As displayed in Figure 2, statistically significant differences between the satisfaction with nurse-filled and pharmacy-filled MODs could be observed for only two criteria. Nursing services who filled MODs themselves were more likely to be satisfied with their nurses’ medication knowledge than those having pharmacies fill the MODs (p = 0.007). Conversely, nursing services using pharmacy-filled MODs were more likely to be satisfied with cost effectiveness (p < 0.001).
Considering only the 54 nursing services using pharmacy-filled MODs, there was some satisfaction variability within MOD types (Supplementary Figure S2). Among the disposable MODs, nursing services tended to be more satisfied with the flexibility of blister cards than with that of pouches and foil-sealed cups. Even more variability was found for satisfaction with nurses’ medication knowledge. While 86.7% of nursing services who received blister cards reported good or very good satisfaction, only 40.0% and 0% did so for blister pouches and foil-sealed cups.

4. Discussion

4.1. Key Findings

This study shows the current practices regarding the MOD use in German home care nursing services. The vast majority of nursing services dispensed long-term medication for care recipients with a prescription for this service into MODs themselves instead of having a pharmacy fill MODs. When comparing the two groups’ ratings with respect to the importance of pre-defined requirements, no differences were observed except that nursing services filling MODs themselves were more likely to find nurses’ medication knowledge important or very important. Moreover, satisfaction with nurses’ medication knowledge was significantly higher in nursing services who filled MODs themselves, whereas nursing services using pharmacy-filled MODs were more likely to be satisfied with cost effectiveness.

4.2. Interpretation

Prevalence of MOD types and low share of pharmacy-filled MODs.
This study found that nursing services who filled MODs themselves used predominantly reusable, rigid MODs, while those who had pharmacies fill MODs received primarily disposable MODs. As previous research already suggested this pattern and linked it to higher feasible levels of automation for disposable MODs [16], this result was not surprising. One of the striking results of this study, however, is the low share of home care nursing services who chose to have MODs filled by pharmacies, especially when considering that respondents evaluated this approach as more cost effective than dispensing medication into MODs themselves.

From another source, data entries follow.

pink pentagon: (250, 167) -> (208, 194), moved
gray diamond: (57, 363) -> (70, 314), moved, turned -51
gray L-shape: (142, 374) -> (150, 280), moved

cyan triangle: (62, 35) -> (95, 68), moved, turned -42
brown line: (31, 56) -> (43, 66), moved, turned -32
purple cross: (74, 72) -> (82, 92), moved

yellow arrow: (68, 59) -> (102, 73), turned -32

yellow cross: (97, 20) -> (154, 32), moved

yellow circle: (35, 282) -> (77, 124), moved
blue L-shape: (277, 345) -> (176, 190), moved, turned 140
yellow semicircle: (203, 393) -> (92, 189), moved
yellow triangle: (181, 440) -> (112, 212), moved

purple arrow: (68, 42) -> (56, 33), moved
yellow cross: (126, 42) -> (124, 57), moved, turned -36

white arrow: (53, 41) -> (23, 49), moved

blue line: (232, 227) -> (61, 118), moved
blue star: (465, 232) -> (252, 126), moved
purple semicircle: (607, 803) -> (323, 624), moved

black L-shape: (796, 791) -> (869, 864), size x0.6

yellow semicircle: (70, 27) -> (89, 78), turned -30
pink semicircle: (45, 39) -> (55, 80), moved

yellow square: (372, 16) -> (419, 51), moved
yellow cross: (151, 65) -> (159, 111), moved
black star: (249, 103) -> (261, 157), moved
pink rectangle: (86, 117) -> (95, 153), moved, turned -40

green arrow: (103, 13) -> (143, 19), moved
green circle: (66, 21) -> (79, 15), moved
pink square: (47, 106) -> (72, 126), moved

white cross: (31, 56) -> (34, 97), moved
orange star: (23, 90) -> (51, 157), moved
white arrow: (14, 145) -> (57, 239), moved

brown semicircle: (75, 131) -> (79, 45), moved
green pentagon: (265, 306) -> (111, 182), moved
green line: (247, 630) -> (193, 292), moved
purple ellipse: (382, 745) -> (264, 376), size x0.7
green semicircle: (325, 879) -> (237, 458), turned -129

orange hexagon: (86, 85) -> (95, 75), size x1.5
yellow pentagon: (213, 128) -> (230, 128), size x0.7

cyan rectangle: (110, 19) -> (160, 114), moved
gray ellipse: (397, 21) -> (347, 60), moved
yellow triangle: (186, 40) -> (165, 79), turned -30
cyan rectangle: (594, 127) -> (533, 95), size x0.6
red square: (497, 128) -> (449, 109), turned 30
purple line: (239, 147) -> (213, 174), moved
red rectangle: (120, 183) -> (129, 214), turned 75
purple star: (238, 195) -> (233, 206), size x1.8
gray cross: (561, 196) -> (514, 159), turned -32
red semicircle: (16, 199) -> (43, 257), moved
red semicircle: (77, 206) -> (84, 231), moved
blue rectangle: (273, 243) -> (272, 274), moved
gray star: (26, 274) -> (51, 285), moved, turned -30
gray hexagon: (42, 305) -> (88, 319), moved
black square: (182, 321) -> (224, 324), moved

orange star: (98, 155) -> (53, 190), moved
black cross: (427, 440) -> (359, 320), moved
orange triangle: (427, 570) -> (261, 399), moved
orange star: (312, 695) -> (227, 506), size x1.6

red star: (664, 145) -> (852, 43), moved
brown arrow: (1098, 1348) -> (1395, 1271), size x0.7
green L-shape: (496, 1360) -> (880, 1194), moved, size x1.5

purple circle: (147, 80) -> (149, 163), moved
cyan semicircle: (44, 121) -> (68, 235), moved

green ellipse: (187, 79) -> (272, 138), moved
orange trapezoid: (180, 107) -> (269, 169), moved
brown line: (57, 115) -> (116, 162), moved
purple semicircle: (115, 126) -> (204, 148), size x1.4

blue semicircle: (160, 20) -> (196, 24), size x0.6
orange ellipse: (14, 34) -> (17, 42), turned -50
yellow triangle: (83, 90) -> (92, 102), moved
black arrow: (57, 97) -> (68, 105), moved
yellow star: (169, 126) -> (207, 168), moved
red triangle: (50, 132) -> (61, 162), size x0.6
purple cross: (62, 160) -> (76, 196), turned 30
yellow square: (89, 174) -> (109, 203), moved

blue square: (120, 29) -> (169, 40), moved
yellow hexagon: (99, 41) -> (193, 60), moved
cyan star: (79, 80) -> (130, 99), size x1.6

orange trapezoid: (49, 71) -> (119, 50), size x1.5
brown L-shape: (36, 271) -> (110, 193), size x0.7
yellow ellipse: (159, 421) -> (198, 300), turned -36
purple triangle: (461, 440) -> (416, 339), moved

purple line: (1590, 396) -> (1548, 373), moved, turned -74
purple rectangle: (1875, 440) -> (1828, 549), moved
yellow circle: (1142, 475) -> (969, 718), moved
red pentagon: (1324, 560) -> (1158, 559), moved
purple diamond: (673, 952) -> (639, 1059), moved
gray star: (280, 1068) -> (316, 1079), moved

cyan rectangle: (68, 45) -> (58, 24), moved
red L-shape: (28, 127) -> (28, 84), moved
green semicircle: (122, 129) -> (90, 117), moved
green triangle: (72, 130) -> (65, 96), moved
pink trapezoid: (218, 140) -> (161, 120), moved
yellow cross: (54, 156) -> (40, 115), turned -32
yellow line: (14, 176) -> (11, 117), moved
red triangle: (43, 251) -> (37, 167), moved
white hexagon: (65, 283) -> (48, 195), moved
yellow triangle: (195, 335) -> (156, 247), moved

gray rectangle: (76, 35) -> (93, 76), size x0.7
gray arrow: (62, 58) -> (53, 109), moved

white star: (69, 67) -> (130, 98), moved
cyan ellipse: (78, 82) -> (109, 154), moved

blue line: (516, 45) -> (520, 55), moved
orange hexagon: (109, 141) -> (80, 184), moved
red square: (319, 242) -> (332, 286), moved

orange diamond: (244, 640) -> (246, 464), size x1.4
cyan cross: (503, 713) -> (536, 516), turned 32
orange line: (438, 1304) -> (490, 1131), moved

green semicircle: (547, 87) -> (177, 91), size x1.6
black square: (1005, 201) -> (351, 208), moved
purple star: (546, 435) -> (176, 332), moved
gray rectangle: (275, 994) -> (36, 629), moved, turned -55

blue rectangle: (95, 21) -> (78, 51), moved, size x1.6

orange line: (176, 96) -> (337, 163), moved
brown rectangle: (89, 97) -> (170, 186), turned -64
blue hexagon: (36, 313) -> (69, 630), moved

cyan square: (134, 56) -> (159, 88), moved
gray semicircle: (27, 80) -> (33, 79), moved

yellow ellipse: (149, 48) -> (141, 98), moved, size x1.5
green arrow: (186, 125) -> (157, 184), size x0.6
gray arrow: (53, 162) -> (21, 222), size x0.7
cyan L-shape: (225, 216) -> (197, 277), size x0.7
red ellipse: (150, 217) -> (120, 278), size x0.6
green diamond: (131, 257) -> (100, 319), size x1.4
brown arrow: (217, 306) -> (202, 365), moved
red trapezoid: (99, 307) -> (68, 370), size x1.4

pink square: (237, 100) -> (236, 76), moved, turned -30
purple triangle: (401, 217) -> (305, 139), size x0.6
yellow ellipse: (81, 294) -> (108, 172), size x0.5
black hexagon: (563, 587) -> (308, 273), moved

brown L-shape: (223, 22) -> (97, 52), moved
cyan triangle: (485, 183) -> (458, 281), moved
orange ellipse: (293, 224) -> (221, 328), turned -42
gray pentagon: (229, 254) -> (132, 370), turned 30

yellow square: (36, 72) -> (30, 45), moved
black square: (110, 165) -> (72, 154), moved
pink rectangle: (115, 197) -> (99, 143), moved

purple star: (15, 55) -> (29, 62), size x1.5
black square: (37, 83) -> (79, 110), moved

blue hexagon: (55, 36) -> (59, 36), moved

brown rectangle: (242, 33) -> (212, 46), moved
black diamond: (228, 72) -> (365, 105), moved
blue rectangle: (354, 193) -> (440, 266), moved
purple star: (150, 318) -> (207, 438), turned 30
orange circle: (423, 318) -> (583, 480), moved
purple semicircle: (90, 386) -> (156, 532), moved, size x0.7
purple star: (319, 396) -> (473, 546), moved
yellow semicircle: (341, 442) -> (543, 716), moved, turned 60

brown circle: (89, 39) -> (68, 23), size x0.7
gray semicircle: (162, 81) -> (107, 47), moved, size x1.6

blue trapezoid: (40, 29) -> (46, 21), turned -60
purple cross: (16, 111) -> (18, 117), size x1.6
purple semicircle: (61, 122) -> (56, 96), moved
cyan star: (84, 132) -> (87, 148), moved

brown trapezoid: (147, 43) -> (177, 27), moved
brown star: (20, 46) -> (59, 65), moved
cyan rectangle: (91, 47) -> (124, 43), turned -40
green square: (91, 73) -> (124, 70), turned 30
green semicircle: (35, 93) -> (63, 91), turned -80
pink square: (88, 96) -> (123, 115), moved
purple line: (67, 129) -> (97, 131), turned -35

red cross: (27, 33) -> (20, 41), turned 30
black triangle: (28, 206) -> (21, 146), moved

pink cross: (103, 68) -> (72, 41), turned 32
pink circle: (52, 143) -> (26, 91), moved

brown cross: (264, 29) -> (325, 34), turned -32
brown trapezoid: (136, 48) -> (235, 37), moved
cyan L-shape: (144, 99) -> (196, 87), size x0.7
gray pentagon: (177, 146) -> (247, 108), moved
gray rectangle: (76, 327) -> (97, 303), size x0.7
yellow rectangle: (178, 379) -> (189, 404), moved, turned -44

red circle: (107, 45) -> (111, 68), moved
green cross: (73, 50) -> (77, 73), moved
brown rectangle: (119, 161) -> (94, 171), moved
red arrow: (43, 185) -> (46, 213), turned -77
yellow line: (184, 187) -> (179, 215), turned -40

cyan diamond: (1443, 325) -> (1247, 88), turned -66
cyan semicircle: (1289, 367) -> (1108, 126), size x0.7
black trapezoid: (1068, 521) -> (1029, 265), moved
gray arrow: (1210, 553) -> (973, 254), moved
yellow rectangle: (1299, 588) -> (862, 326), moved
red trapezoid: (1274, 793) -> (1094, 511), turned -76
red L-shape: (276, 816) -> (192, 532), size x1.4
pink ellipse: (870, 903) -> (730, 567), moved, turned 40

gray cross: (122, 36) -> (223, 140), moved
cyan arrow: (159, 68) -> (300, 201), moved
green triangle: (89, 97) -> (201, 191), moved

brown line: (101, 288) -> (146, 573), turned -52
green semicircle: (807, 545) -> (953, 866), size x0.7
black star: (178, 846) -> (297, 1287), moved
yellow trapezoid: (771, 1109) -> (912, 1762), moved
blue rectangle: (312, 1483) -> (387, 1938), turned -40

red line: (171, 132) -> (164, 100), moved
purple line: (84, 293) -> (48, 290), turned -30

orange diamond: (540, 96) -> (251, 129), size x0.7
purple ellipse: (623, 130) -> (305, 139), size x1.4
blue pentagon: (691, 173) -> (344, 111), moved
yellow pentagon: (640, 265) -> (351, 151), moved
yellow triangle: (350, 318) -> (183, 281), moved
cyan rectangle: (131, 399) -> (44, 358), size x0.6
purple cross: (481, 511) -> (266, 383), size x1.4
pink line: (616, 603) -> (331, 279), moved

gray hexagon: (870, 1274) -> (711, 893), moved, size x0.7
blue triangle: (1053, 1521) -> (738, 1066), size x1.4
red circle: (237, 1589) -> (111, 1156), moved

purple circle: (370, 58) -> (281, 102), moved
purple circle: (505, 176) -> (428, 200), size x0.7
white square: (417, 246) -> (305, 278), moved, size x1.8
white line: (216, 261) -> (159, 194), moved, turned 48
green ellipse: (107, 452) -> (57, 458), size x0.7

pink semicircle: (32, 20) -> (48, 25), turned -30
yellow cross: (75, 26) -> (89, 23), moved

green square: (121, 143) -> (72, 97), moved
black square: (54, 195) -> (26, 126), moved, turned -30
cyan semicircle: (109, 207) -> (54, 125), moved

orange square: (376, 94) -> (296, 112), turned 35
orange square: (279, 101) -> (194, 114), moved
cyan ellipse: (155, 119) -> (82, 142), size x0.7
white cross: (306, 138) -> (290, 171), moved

This result poses a strong contrast to recent findings for German nursing homes, where 44% of the facilities had MODs filled by pharmacies [11].
One could assume more complex drug regimens in nursing homes residents an obvious explanation, however, the number of long-term medications in a cross-sectional study of nursing homes in Northwestern Germany (mean of 6.3) did not differ from our findings [35]. Other reasons might comprise differences in the organizational requirements of nursing homes and home care nursing services, differences in the availability of skilled employees, as well as reimbursement and legal issues. While for instance in the nursing home setting, pharmacies filling MODs can provide patient information leaflets to the ward(s), in the decentral home care setting an extra effort is required to make sure that the leaflets in their most current versions are available at the patients’ residences. Further, this study has brought to light a considerable insecurity with respect to reimbursement when transitioning to pharmacy-filled MODs. Finally, one might argue that the lack of a clear legal framework is the key reason why pharmacy-filled MODs have so far only occupied a niche position in the German home care setting. This view builds on the fact that, to date, according to the German Pharmacy Act pharmacies are legally required to close contracts clearly specifying rights and duties when dealing with nursing homes, but not so for home care nursing services.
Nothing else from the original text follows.